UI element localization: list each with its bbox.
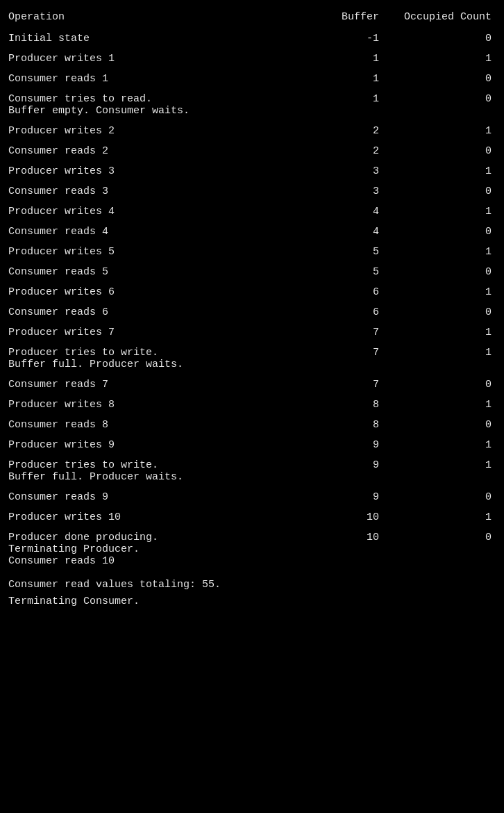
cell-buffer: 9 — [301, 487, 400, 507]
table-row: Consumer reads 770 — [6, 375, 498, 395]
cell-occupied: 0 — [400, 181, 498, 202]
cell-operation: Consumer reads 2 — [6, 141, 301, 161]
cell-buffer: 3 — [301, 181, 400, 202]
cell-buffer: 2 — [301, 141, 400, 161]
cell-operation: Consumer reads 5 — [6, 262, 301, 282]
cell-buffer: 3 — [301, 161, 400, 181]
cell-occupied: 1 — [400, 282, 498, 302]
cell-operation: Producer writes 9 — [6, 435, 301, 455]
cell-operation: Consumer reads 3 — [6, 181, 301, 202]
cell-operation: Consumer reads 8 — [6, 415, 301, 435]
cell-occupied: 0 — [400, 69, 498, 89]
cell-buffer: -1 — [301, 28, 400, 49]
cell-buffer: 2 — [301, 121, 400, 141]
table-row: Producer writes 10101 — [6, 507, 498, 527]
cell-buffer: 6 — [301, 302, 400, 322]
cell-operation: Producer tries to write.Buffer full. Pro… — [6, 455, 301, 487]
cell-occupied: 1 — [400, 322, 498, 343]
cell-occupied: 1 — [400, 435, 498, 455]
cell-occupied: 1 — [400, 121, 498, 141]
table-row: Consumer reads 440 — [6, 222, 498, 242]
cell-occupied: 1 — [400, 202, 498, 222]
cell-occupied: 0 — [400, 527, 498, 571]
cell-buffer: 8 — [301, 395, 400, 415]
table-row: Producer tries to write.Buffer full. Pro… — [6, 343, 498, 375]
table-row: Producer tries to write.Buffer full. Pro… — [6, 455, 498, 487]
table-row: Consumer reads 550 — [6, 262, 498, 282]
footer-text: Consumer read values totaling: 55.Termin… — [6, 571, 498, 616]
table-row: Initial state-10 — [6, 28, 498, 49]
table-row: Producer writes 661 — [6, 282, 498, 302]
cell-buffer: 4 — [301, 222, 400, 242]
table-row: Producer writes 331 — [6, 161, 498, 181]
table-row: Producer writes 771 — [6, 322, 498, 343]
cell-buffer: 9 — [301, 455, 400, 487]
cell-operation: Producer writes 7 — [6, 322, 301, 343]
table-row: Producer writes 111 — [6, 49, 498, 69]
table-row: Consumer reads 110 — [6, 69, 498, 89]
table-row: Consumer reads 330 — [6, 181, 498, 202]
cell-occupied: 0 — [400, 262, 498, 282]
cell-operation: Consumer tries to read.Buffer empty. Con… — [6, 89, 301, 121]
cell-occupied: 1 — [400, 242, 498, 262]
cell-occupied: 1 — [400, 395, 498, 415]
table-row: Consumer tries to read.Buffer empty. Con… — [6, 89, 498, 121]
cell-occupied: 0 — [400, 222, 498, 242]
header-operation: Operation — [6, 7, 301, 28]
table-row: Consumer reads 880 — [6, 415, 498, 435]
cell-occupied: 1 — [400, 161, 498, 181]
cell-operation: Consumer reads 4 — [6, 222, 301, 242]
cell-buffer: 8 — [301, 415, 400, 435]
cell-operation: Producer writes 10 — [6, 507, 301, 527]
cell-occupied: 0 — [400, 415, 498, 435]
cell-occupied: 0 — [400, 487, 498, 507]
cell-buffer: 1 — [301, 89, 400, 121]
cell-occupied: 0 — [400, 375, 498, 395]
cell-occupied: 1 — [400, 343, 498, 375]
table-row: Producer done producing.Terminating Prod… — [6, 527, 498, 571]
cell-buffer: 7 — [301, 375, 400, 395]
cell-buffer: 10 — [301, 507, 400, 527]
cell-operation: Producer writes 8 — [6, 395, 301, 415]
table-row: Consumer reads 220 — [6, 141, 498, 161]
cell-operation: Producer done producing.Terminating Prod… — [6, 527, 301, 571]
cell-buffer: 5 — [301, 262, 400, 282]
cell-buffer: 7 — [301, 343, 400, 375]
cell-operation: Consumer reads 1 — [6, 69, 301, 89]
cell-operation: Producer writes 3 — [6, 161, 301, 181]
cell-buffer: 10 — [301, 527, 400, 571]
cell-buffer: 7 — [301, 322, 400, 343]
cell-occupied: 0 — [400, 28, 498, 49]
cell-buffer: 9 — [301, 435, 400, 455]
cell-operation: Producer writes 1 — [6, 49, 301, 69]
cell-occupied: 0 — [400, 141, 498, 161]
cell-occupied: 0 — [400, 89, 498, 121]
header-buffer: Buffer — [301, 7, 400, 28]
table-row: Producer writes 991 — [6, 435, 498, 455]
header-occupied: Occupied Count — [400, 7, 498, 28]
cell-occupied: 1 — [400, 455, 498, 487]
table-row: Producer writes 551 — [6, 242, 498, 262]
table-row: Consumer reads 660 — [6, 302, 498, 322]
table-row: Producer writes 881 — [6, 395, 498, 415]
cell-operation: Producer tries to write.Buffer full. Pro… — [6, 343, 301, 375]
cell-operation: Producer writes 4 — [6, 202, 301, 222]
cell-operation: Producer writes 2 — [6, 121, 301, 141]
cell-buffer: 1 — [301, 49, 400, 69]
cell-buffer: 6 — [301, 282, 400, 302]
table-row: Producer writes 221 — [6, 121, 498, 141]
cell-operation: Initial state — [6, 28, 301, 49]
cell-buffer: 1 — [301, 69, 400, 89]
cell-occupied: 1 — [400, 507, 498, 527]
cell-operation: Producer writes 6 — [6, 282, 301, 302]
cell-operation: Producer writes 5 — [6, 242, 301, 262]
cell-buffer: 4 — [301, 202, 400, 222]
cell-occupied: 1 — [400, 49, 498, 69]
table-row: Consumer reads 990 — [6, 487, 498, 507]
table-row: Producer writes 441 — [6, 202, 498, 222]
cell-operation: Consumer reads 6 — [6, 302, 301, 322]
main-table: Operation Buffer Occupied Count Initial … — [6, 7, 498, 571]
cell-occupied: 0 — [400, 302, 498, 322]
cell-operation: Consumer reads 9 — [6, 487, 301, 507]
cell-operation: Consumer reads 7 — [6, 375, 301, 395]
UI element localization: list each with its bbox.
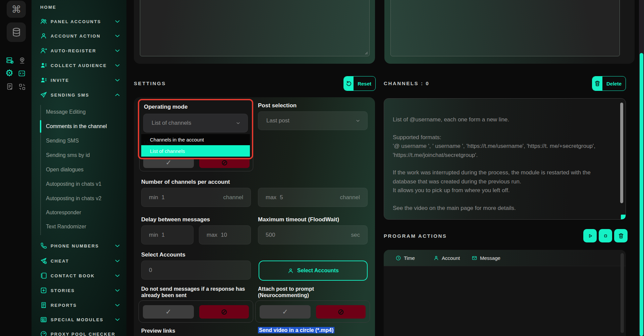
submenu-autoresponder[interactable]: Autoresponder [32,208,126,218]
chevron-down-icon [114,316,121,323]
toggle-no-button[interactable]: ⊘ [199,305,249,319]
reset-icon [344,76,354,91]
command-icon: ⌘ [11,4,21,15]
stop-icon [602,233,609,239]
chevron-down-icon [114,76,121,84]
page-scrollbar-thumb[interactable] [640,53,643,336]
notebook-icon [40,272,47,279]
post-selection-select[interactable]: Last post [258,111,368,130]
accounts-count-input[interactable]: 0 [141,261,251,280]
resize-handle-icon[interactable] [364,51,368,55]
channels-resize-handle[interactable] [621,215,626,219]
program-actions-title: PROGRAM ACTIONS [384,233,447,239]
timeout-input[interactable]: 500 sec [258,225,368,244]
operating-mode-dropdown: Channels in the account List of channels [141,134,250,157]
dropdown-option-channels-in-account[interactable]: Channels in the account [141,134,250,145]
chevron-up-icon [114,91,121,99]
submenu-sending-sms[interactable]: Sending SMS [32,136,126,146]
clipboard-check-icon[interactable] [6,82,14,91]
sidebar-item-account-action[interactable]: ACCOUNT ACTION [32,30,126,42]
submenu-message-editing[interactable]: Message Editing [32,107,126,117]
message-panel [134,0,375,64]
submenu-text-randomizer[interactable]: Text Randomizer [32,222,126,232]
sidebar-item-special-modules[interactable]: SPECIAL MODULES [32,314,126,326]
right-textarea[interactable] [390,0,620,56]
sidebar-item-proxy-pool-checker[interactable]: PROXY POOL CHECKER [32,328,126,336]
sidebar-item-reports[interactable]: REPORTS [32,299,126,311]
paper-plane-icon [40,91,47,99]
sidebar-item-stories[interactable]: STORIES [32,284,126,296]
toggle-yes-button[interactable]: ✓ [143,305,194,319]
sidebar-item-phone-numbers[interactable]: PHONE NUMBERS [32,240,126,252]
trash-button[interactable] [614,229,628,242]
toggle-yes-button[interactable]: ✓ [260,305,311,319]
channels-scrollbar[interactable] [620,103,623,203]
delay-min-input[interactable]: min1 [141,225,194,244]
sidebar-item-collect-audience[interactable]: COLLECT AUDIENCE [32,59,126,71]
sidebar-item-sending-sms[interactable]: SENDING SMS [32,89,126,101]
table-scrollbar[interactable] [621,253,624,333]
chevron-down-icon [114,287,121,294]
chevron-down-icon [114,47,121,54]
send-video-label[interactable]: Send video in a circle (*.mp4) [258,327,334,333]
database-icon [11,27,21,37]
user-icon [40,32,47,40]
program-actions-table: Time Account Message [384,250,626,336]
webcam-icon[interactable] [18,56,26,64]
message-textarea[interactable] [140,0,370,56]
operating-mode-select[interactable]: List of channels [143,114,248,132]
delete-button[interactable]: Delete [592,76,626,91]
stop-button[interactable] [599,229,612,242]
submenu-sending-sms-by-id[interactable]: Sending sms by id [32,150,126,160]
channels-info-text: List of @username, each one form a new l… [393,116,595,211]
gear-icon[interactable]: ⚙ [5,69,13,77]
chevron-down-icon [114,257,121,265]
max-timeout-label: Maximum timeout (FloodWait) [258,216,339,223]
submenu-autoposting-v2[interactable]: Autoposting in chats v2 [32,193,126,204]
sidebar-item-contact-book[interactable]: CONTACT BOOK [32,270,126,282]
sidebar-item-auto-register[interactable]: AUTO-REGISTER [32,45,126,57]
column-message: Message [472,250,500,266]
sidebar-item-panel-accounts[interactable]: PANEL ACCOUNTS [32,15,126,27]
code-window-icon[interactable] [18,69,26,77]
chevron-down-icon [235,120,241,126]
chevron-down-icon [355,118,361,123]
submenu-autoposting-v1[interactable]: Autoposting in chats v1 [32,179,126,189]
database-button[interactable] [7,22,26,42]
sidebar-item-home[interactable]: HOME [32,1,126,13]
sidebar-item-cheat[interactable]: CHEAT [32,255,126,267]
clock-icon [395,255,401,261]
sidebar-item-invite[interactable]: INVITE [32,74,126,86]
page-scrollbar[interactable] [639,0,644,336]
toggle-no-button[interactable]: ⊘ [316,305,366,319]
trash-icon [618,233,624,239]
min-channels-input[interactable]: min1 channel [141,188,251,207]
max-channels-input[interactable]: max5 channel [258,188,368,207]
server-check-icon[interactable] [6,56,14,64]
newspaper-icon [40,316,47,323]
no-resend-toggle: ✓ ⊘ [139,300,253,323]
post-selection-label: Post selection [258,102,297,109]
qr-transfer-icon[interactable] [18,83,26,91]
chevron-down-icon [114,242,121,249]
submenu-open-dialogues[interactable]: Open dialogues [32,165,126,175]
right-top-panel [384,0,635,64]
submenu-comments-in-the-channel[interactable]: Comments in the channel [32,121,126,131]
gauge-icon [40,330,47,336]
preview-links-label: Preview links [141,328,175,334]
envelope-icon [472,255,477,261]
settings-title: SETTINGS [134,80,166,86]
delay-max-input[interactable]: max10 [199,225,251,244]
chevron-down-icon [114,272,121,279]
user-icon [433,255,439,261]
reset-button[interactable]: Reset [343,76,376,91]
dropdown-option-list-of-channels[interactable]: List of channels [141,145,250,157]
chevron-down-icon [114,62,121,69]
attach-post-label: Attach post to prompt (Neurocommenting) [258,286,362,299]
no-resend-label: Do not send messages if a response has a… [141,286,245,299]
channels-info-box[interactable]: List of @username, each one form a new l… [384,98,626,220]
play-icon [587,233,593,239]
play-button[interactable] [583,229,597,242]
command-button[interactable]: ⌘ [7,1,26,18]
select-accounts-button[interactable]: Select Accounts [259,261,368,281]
_____
TASK BRIEF: Whenever a line above contains "play", copy that line.

REPLY TO THE EXERCISE:
play-icon [587,233,593,239]
play-button[interactable] [583,229,597,242]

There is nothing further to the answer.